The runtime library lib/runtime/nabl/utils.str contains several shorthand functions. The strategy ppdebug0 produces more readable output by prettyprinting the current term before calling debug(!"0"). Moreover, the strategy ppdebugna0 calls ppdebug0 but strips the annotations first.

Challenge

Challenges are meant to distinguish excellent solutions from good solutions. Typically, they are less guided and require more investigation or higher programming skills.
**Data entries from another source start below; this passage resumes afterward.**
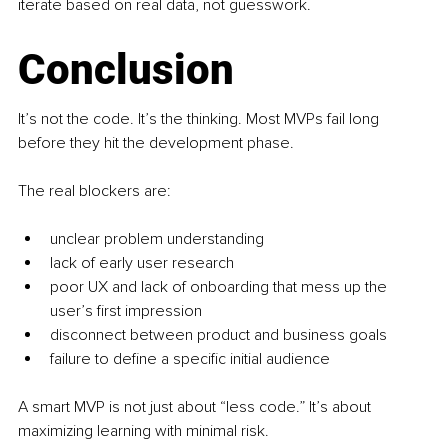
iterate based on real data, not guesswork.
Conclusion
It’s not the code. It’s the thinking. Most MVPs fail long 
before they hit the development phase.
The real blockers are:
unclear problem understanding
lack of early user research
poor UX and lack of onboarding that mess up the 
user’s first impression
disconnect between product and business goals
failure to define a specific initial audience
A smart MVP is not just about “less code.” It’s about 
maximizing learning with minimal risk.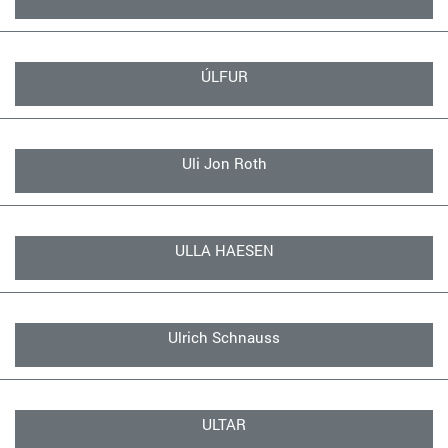
ÚLFUR
Uli Jon Roth
ULLA HAESEN
Ulrich Schnauss
ULTAR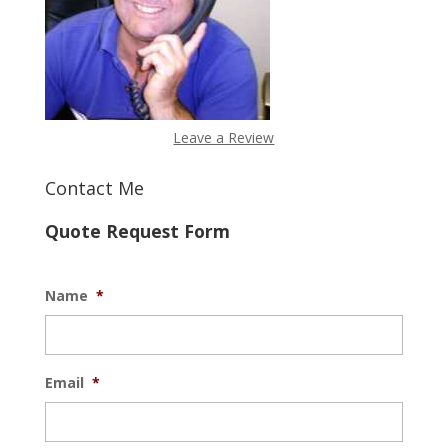
Leave a Review
Contact Me
Quote Request Form
Name
*
Email
*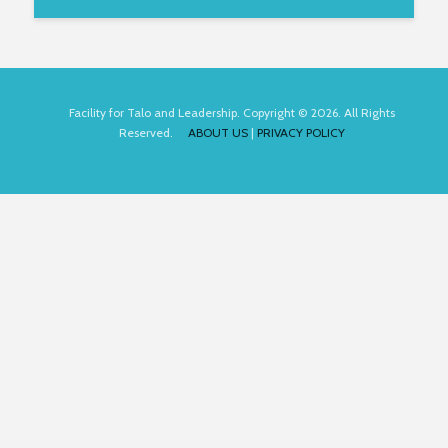
Facility for Talo and Leadership. Copyright © 2026. All Rights
Reserved.
ABOUT US
|
PRIVACY POLICY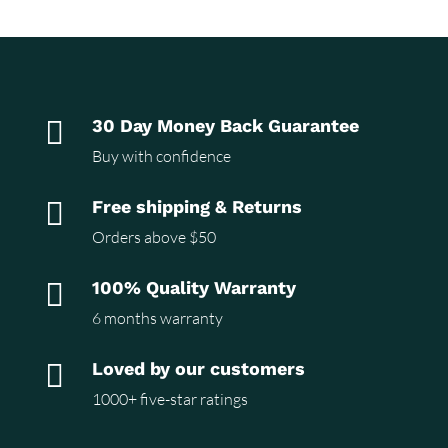

30 Day Money Back Guarantee
Buy with confidence

Free shipping & Returns
Orders above $50

100% Quality Warranty
6 months warranty

Loved by our customers
1000+ five-star ratings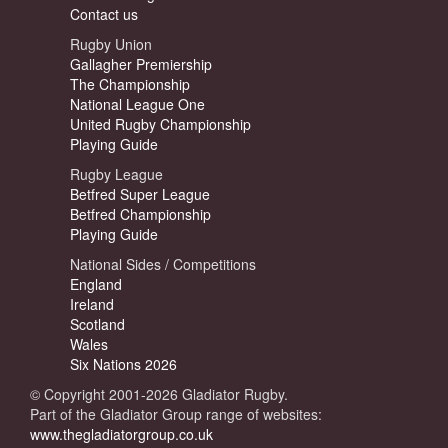
Contact us
Rugby Union
Gallagher Premiership
The Championship
National League One
United Rugby Championship
Playing Guide
Rugby League
Betfred Super League
Betfred Championship
Playing Guide
National Sides / Competitions
England
Ireland
Scotland
Wales
Six Nations 2026
© Copyright 2001-2026 Gladiator Rugby.
Part of the Gladiator Group range of websites:
www.thegladiatorgroup.co.uk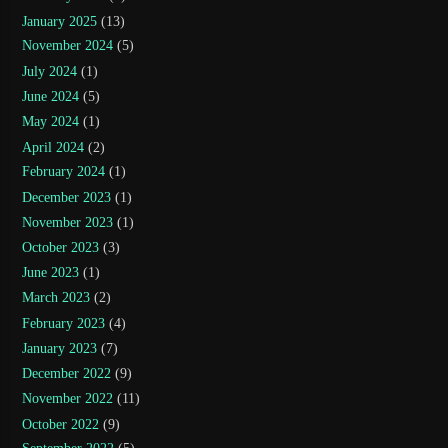
January 2025
(13)
November 2024
(5)
July 2024
(1)
June 2024
(5)
May 2024
(1)
April 2024
(2)
February 2024
(1)
December 2023
(1)
November 2023
(1)
October 2023
(3)
June 2023
(1)
March 2023
(2)
February 2023
(4)
January 2023
(7)
December 2022
(9)
November 2022
(11)
October 2022
(9)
The JVM provides different Java bytecode instructions to load integer constants, which differ in memory consumption both in the constant pool and in the actual bytecode. As explained in the lecture, generated code can be optimised after code generation. This keeps code generation and optimisation separated, and allows reuse of optimisations in different compiler backends.

Implement an optimisation strategy optimize-jbc, which optimises a sequence of Java bytecode instructions by replacing instructions to load integer constants with more efficient variants. Integrate this strategy into your code generation by applying it in class-to-jbc to the sequence of generated Java bytecode instructions.